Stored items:
● ● ●

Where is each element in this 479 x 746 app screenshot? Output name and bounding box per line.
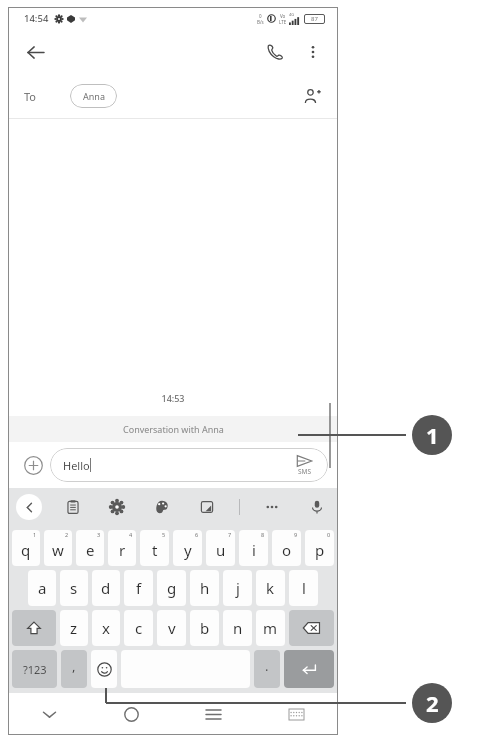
button[interactable]: Shift [12,610,56,646]
staticText: t [152,540,158,560]
staticText: p [315,540,325,560]
staticText: a [38,578,47,598]
staticText: 4G [289,12,295,17]
staticText: x [102,618,110,638]
staticText: 1 [33,531,37,538]
button[interactable]: 0 [305,530,334,566]
button[interactable]: Clipboard [60,494,86,520]
button[interactable]: n [223,610,252,646]
staticText: m [263,618,278,638]
button[interactable]: Call [258,35,292,69]
button[interactable]: Switch keyboard [255,693,338,735]
button[interactable]: j [223,570,252,606]
staticText: 1 [426,420,439,450]
button[interactable]: h [190,570,219,606]
button[interactable]: Hide keyboard [8,693,90,735]
staticText: 9 [294,531,298,538]
button[interactable]: 7 [206,530,235,566]
button[interactable]: c [124,610,153,646]
button[interactable]: Voice input [304,494,330,520]
button[interactable]: Recents [172,693,255,735]
button[interactable]: 4 [108,530,136,566]
button[interactable]: 5 [140,530,169,566]
button[interactable]: b [190,610,219,646]
staticText: SMS [298,467,312,476]
button[interactable]: More [259,494,285,520]
button[interactable]: . [254,650,280,688]
staticText: f [136,578,142,598]
staticText: 2 [426,688,439,718]
staticText: 4 [129,531,133,538]
staticText: w [52,540,64,560]
staticText: g [167,578,177,598]
staticText: j [236,578,240,598]
button[interactable]: v [157,610,186,646]
staticText: LTE [279,19,287,25]
staticText: 14:53 [8,392,338,404]
button[interactable]: 6 [173,530,202,566]
staticText: 7 [228,531,232,538]
button[interactable]: f [124,570,153,606]
staticText: Hello [63,458,90,473]
button[interactable]: g [157,570,186,606]
staticText: 87 [311,15,318,23]
staticText: q [21,540,31,560]
button[interactable]: Previous [16,494,42,520]
staticText: o [282,540,292,560]
button[interactable]: Back [18,35,52,69]
button[interactable]: Backspace [289,610,334,646]
staticText: e [86,540,95,560]
button[interactable]: Home [90,693,172,735]
staticText: b [200,618,210,638]
button[interactable]: z [60,610,88,646]
button[interactable]: 3 [76,530,104,566]
staticText: h [200,578,210,598]
staticText: 14:54 [24,12,49,25]
button[interactable]: Resize [194,494,220,520]
button[interactable]: Enter [284,650,334,688]
button[interactable]: l [289,570,318,606]
button[interactable]: Anna [70,84,117,108]
staticText: 5 [162,531,166,538]
button[interactable]: x [92,610,120,646]
button[interactable]: a [28,570,56,606]
button[interactable]: Send SMS [284,448,324,482]
button[interactable]: k [256,570,285,606]
staticText: 0 [259,13,262,19]
staticText: s [70,578,78,598]
staticText: 0 [327,531,331,538]
staticText: 6 [195,531,199,538]
button[interactable]: More options [296,35,330,69]
button[interactable]: ?123 [12,650,57,688]
button[interactable]: Theme [149,494,175,520]
staticText: l [302,578,306,598]
button[interactable]: 9 [272,530,301,566]
staticText: Conversation with Anna [123,423,224,435]
button[interactable]: Settings [104,494,130,520]
staticText: ?123 [23,662,47,677]
staticText: d [101,578,111,598]
staticText: , [72,657,76,675]
button[interactable]: 1 [12,530,40,566]
button[interactable]: Hello [50,448,328,482]
staticText: Vo [280,13,286,19]
button[interactable]: m [256,610,285,646]
button[interactable]: Add recipient [296,80,328,112]
button[interactable]: d [92,570,120,606]
button[interactable]: 8 [239,530,268,566]
staticText: v [168,618,176,638]
staticText: B/s [257,19,264,25]
button[interactable]: , [61,650,87,688]
staticText: To [24,89,37,104]
staticText: Anna [83,90,105,102]
button[interactable]: Add attachment [18,450,48,480]
staticText: 3 [97,531,101,538]
button[interactable]: Emoji [91,650,117,688]
staticText: r [119,540,126,560]
staticText: 2 [65,531,69,538]
button[interactable]: 2 [44,530,72,566]
staticText: 8 [261,531,265,538]
staticText: . [265,657,269,675]
button[interactable]: s [60,570,88,606]
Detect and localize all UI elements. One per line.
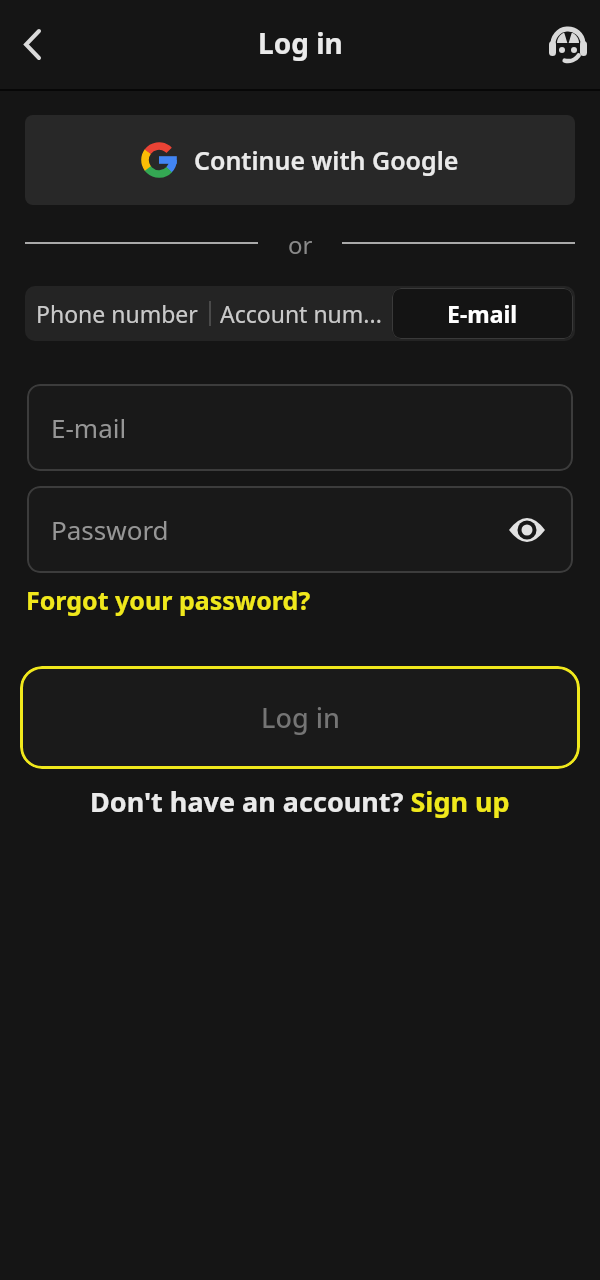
staticText: Password (51, 512, 169, 547)
button[interactable]: Don't have an account? Sign up (0, 783, 600, 819)
button[interactable] (544, 21, 592, 69)
staticText: E-mail (447, 298, 518, 329)
button[interactable]: E-mail (392, 288, 573, 339)
staticText: Phone number (36, 298, 198, 329)
staticText: Don't have an account? Sign up (90, 783, 510, 819)
staticText: Continue with Google (194, 143, 459, 177)
staticText: Log in (261, 699, 340, 736)
button[interactable]: Phone number (25, 286, 208, 341)
button[interactable]: Forgot your password? (26, 583, 311, 617)
staticText: Forgot your password? (26, 583, 311, 617)
staticText: E-mail (51, 410, 127, 445)
button[interactable]: Continue with Google (25, 115, 575, 205)
button[interactable] (507, 510, 547, 550)
staticText: Log in (258, 24, 343, 62)
button[interactable]: Password (27, 486, 573, 573)
staticText: or (288, 228, 313, 258)
button[interactable]: Account num... (211, 286, 391, 341)
button[interactable]: E-mail (27, 384, 573, 471)
staticText: Account num... (220, 298, 382, 329)
button[interactable]: Log in (20, 666, 580, 769)
button[interactable] (8, 21, 56, 69)
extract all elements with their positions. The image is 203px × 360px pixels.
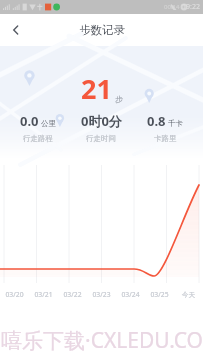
staticText: 0.8 [147,112,166,130]
staticText: 步 [115,94,123,104]
staticText: 03/24 [116,290,145,299]
staticText: 卡路里 [154,134,177,143]
staticText: 嘻乐下载·CXLEDU.CO [1,326,203,355]
staticText: 03/23 [87,290,116,299]
staticText: 0时0分 [81,112,122,130]
button[interactable]: 0.0 [6,112,69,143]
staticText: 步数记录 [79,23,125,37]
staticText: 03/22 [58,290,87,299]
button[interactable]: 0时0分 [69,112,133,143]
button[interactable]: 0.8 [133,112,197,143]
staticText: 0.0 [20,112,39,130]
staticText: 00:14 [164,3,180,11]
staticText: 21 [81,70,112,107]
staticText: 今天 [174,290,203,299]
staticText: 19:22 [182,2,200,12]
staticText: 03/20 [0,290,29,299]
staticText: 千卡 [168,119,183,128]
staticText: 公里 [41,119,56,128]
button[interactable]: Back [0,14,32,46]
staticText: 03/21 [29,290,58,299]
staticText: 行走路程 [23,134,53,143]
staticText: 03/25 [145,290,174,299]
staticText: 行走时间 [86,134,116,143]
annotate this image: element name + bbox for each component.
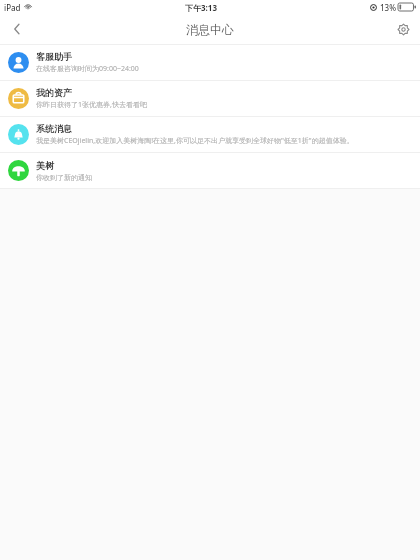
- staticText: 你昨日获得了1张优惠券,快去看看吧: [36, 100, 147, 110]
- button[interactable]: 系统消息: [0, 117, 420, 152]
- staticText: 系统消息: [36, 123, 72, 134]
- staticText: 在线客服咨询时间为09:00~24:00: [36, 64, 139, 74]
- staticText: 消息中心: [186, 22, 234, 37]
- staticText: 你收到了新的通知: [36, 173, 92, 182]
- button[interactable]: 客服助手: [0, 45, 420, 80]
- button[interactable]: Back: [0, 14, 34, 44]
- staticText: 我的资产: [36, 87, 72, 98]
- staticText: 我是美树CEOjielin,欢迎加入美树海陶!在这里,你可以足不出户就享受到全球…: [36, 136, 354, 146]
- button[interactable]: 我的资产: [0, 81, 420, 116]
- staticText: 13%: [380, 2, 396, 13]
- button[interactable]: Settings: [386, 14, 420, 44]
- staticText: 美树: [36, 160, 54, 171]
- staticText: 客服助手: [36, 51, 72, 62]
- staticText: 下午3:13: [185, 2, 217, 13]
- button[interactable]: 美树: [0, 153, 420, 188]
- staticText: iPad: [4, 2, 21, 13]
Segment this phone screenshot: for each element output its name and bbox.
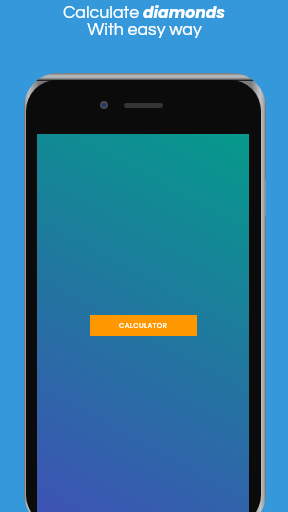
staticText: CALCULATOR: [119, 321, 168, 331]
button[interactable]: CALCULATOR: [90, 315, 197, 336]
staticText: Calculate diamonds: [63, 2, 225, 24]
staticText: With easy way: [87, 20, 202, 38]
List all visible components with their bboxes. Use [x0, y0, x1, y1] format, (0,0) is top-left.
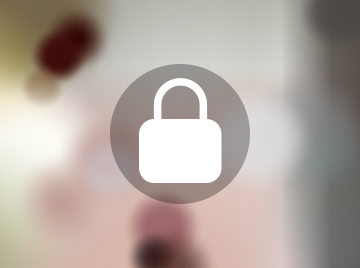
button[interactable]: Unlock: [0, 0, 360, 268]
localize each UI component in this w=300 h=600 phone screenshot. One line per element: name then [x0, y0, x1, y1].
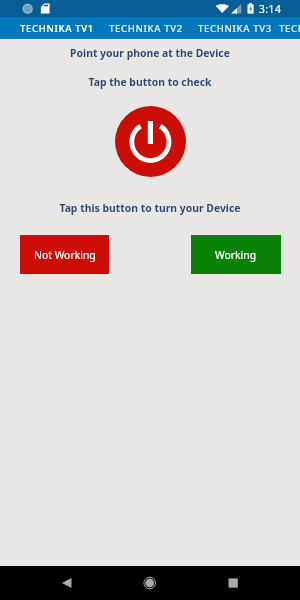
- staticText: Tap the button to check: [0, 75, 300, 89]
- staticText: TECHNIKA TV2: [109, 22, 183, 35]
- staticText: TECHNIKA TV4: [279, 22, 300, 35]
- staticText: TECHNIKA TV3: [198, 22, 272, 35]
- button[interactable]: Recent apps: [211, 566, 256, 600]
- button[interactable]: TECHNIKA TV1: [12, 17, 101, 39]
- button[interactable]: Not Working: [20, 235, 109, 274]
- button[interactable]: Back: [45, 566, 90, 600]
- button[interactable]: Power: [115, 106, 186, 177]
- button[interactable]: TECHNIKA TV2: [101, 17, 190, 39]
- button[interactable]: Home: [128, 566, 173, 600]
- staticText: TECHNIKA TV1: [20, 22, 94, 35]
- button[interactable]: Working: [191, 235, 281, 274]
- staticText: Not Working: [34, 248, 96, 262]
- button[interactable]: TECHNIKA TV3: [190, 17, 279, 39]
- staticText: Point your phone at the Device: [0, 46, 300, 60]
- staticText: Tap this button to turn your Device: [0, 201, 300, 215]
- staticText: 3:14: [259, 2, 282, 16]
- staticText: Working: [215, 248, 257, 262]
- button[interactable]: TECHNIKA TV4: [279, 17, 300, 39]
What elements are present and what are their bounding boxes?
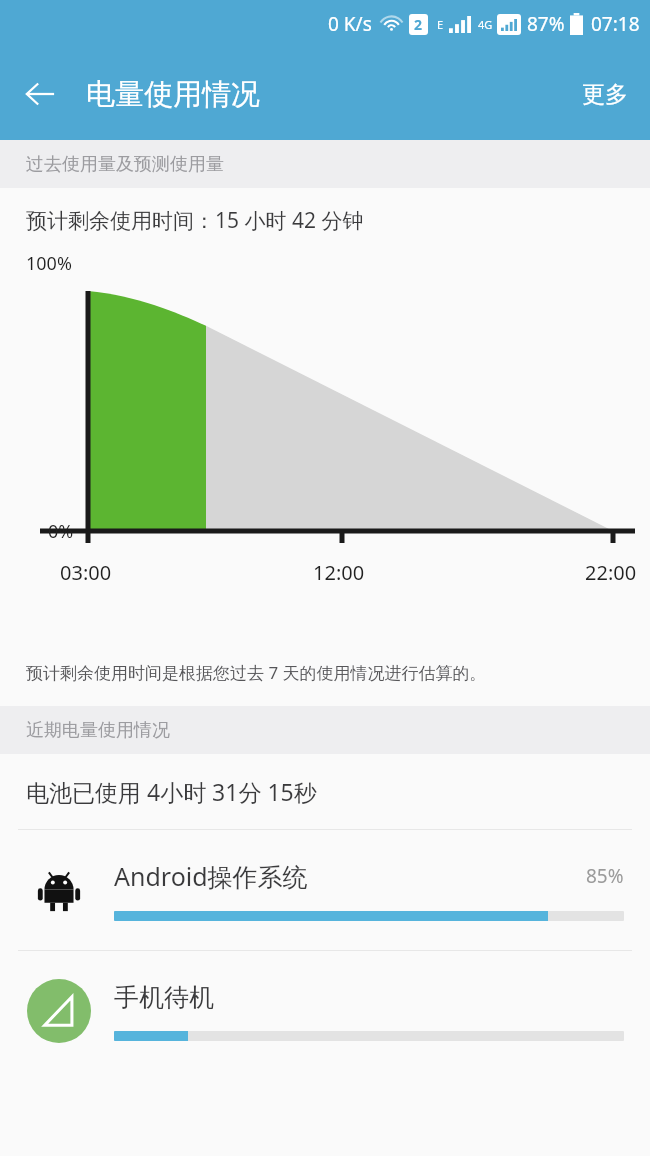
staticText: 87% (527, 11, 565, 37)
staticText: 电量使用情况 (86, 76, 260, 113)
staticText: 预计剩余使用时间：15 小时 42 分钟 (26, 206, 364, 235)
staticText: 手机待机 (114, 982, 624, 1013)
staticText: 0% (48, 519, 74, 544)
staticText: E (437, 17, 444, 32)
staticText: 22:00 (585, 559, 637, 586)
staticText: 电池已使用 4小时 31分 15秒 (26, 776, 317, 807)
staticText: 0 K/s (328, 11, 372, 37)
staticText: 2 (414, 15, 423, 34)
staticText: 03:00 (60, 559, 112, 586)
staticText: 12:00 (313, 559, 365, 586)
button[interactable]: 手机待机 (0, 951, 650, 1071)
staticText: 07:18 (591, 11, 640, 37)
button[interactable]: Back (12, 66, 68, 122)
staticText: 更多 (582, 80, 628, 109)
staticText: 预计剩余使用时间是根据您过去 7 天的使用情况进行估算的。 (26, 661, 487, 684)
staticText: 4G (478, 17, 493, 32)
staticText: Android操作系统 (114, 859, 586, 893)
staticText: 85% (586, 863, 624, 889)
staticText: 过去使用量及预测使用量 (26, 153, 224, 176)
button[interactable]: Android操作系统 (0, 830, 650, 950)
button[interactable]: 更多 (560, 62, 650, 127)
staticText: 近期电量使用情况 (26, 719, 170, 742)
staticText: 100% (26, 251, 72, 276)
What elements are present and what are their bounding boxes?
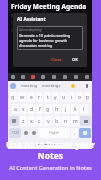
button[interactable]: j	[62, 104, 70, 114]
staticText: y	[54, 94, 57, 101]
staticText: j	[65, 106, 67, 113]
staticText: i	[71, 94, 73, 101]
button[interactable]: Clipboard	[18, 73, 28, 81]
button[interactable]: o	[76, 92, 83, 102]
staticText: f	[39, 106, 41, 113]
button[interactable]: g	[44, 104, 52, 114]
button[interactable]: Shift	[9, 116, 19, 126]
staticText: d	[30, 106, 34, 113]
button[interactable]: t	[44, 92, 51, 102]
staticText: w	[20, 94, 24, 101]
button[interactable]: s	[20, 104, 27, 114]
staticText: g	[46, 106, 50, 113]
staticText: s	[22, 106, 25, 113]
staticText: ?123	[12, 131, 19, 135]
staticText: x	[30, 118, 33, 125]
staticText: p	[86, 94, 90, 101]
staticText: m	[73, 118, 78, 125]
button[interactable]: y	[52, 92, 59, 102]
button[interactable]: Enter	[79, 128, 91, 138]
button[interactable]: z	[20, 116, 27, 126]
button[interactable]: u	[60, 92, 67, 102]
staticText: INTRODUCTION	[11, 14, 33, 18]
button[interactable]: p	[84, 92, 91, 102]
button[interactable]: OK	[69, 56, 81, 63]
staticText: gr	[11, 27, 15, 32]
button[interactable]: Emoji	[22, 128, 29, 138]
staticText: r	[38, 94, 41, 101]
staticText: English	[49, 131, 60, 135]
button[interactable]: Backspace	[80, 116, 91, 126]
staticText: .	[74, 130, 76, 137]
staticText: l	[83, 106, 85, 113]
staticText: e	[30, 94, 33, 101]
staticText: AI Content Generation in Notes	[9, 164, 92, 171]
staticText: Close	[51, 57, 62, 62]
button[interactable]: Record	[28, 73, 38, 81]
button[interactable]: Mic	[84, 81, 90, 91]
button[interactable]: Assistant	[10, 83, 16, 89]
button[interactable]: Close	[48, 56, 65, 63]
staticText: Pr	[11, 20, 15, 25]
staticText: Generate a 10 points meeting agenda for …	[19, 33, 81, 48]
button[interactable]: meetings	[40, 81, 62, 91]
button[interactable]: c	[36, 116, 43, 126]
button[interactable]: Cut	[59, 73, 70, 81]
staticText: c	[38, 118, 41, 125]
button[interactable]: r	[36, 92, 43, 102]
button[interactable]: Keyboard	[8, 73, 18, 81]
staticText: n	[64, 118, 68, 125]
button[interactable]: Numbers	[9, 128, 21, 138]
button[interactable]: f	[36, 104, 43, 114]
button[interactable]: q	[9, 92, 17, 102]
button[interactable]: Undo	[38, 73, 48, 81]
staticText: meeting	[21, 83, 38, 89]
staticText: q	[11, 94, 15, 101]
button[interactable]: Redo	[48, 73, 59, 81]
button[interactable]: .	[71, 128, 78, 138]
staticText: OK	[72, 57, 78, 62]
staticText: Ask me Anything!	[19, 28, 42, 32]
button[interactable]: h	[53, 104, 61, 114]
button[interactable]: v	[44, 116, 52, 126]
staticText: b	[55, 118, 59, 125]
staticText: k	[74, 106, 77, 113]
button[interactable]: Space	[38, 128, 70, 138]
staticText: a	[14, 106, 17, 113]
button[interactable]: b	[53, 116, 61, 126]
button[interactable]: l	[80, 104, 88, 114]
staticText: Friday Meeting Agenda	[11, 2, 87, 11]
button[interactable]: x	[28, 116, 35, 126]
button[interactable]: n	[62, 116, 70, 126]
button[interactable]: a	[12, 104, 19, 114]
button[interactable]: e	[27, 92, 35, 102]
button[interactable]: Italic	[81, 73, 92, 81]
button[interactable]: Settings	[30, 128, 37, 138]
staticText: u	[62, 94, 66, 101]
staticText: meetings	[42, 83, 61, 89]
staticText: h	[55, 106, 59, 113]
button[interactable]: m	[71, 116, 79, 126]
button[interactable]: w	[18, 92, 26, 102]
button[interactable]: k	[71, 104, 79, 114]
staticText: z	[22, 118, 25, 125]
button[interactable]: Copy	[70, 73, 81, 81]
button[interactable]: i	[68, 92, 75, 102]
button[interactable]: Emoji suggestion	[62, 81, 84, 91]
staticText: v	[47, 118, 50, 125]
button[interactable]: d	[28, 104, 35, 114]
staticText: t	[47, 94, 49, 101]
button[interactable]: meeting	[19, 81, 40, 91]
staticText: AI Assistant	[17, 16, 46, 23]
staticText: Use AI to Power your Notes	[0, 139, 101, 161]
staticText: o	[78, 94, 82, 101]
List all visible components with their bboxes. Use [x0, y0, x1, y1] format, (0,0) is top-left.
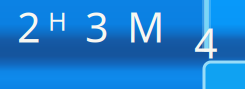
staticText: 3: [85, 0, 109, 54]
staticText: M: [127, 0, 164, 54]
staticText: 4: [194, 15, 218, 70]
staticText: 2: [17, 0, 41, 54]
staticText: H: [48, 4, 67, 38]
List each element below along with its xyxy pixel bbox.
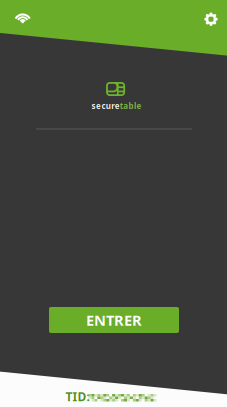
- staticText: ENTRER: [86, 310, 142, 330]
- button[interactable]: Settings: [204, 12, 218, 26]
- staticText: secure: [92, 101, 120, 111]
- button[interactable]: Wi-Fi: [15, 11, 31, 23]
- button[interactable]: ENTRER: [49, 307, 179, 333]
- staticText: TID:: [66, 388, 90, 404]
- staticText: table: [120, 101, 141, 111]
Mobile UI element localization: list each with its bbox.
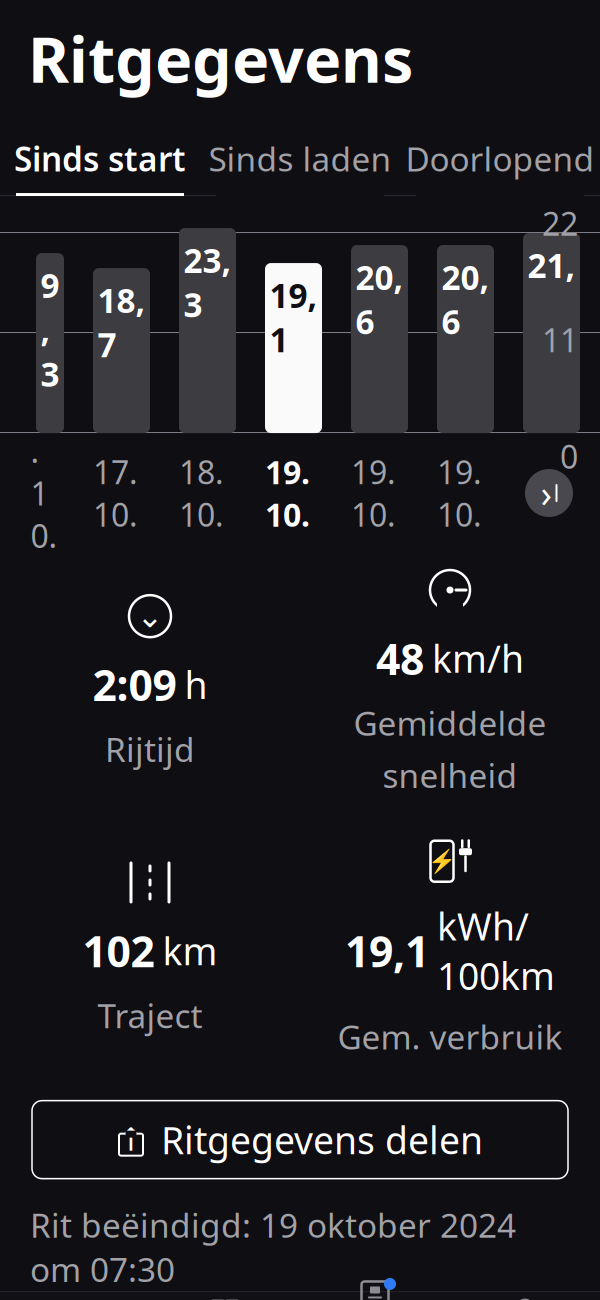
staticText: 19,1	[345, 922, 429, 979]
staticText: 9,3	[40, 263, 60, 396]
staticText: 17.10.	[93, 450, 138, 536]
button[interactable]: ↑	[32, 1101, 568, 1179]
button[interactable]: Sinds laden	[200, 124, 400, 196]
staticText: h	[184, 660, 208, 709]
staticText: 102	[82, 922, 154, 979]
staticText: Sinds laden	[208, 136, 392, 181]
staticText: 18,7	[98, 278, 146, 366]
staticText: 21,	[528, 243, 576, 287]
staticText: kWh/100km	[437, 901, 555, 1000]
staticText: Gem. verbruik	[338, 1014, 562, 1059]
staticText: Rit beëindigd: 19 oktober 2024 om 07:30	[30, 1203, 516, 1291]
staticText: Ritgegevens delen	[161, 1115, 483, 1164]
staticText: .10.	[30, 429, 58, 557]
staticText: km	[162, 926, 218, 976]
staticText: Ritgegevens	[28, 17, 413, 100]
staticText: 48	[376, 630, 424, 687]
staticText: 22	[542, 202, 578, 244]
staticText: km/h	[432, 634, 524, 683]
staticText: 19.10.	[351, 450, 396, 536]
staticText: ⌄	[136, 598, 164, 634]
staticText: Gemiddelde	[354, 701, 546, 745]
staticText: 19.10.	[265, 450, 310, 536]
staticText: 19.10.	[437, 450, 482, 536]
staticText: 20,6	[442, 255, 490, 344]
staticText: 0	[560, 435, 578, 478]
staticText: 2:09	[92, 656, 176, 713]
staticText: 23,3	[184, 238, 232, 326]
staticText: ⚡	[428, 848, 456, 874]
staticText: 11	[542, 318, 578, 361]
staticText: snelheid	[382, 753, 518, 797]
button[interactable]: Sinds start	[0, 124, 200, 196]
staticText: ↑	[118, 1122, 144, 1158]
button[interactable]: Next day	[522, 466, 576, 520]
staticText: Rijtijd	[105, 727, 195, 771]
button[interactable]: Doorlopend	[400, 124, 600, 196]
staticText: 18.10.	[179, 450, 224, 536]
staticText: Sinds start	[14, 136, 186, 181]
staticText: 19,1	[270, 273, 318, 362]
staticText: Traject	[98, 993, 202, 1037]
staticText: ›	[540, 468, 552, 518]
staticText: Doorlopend	[406, 136, 594, 181]
staticText: 20,6	[356, 255, 404, 344]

● ● ●

TRY IT:
Report only the number of lines in the records that include the word "Assistant".

TASK RESPONSE:
2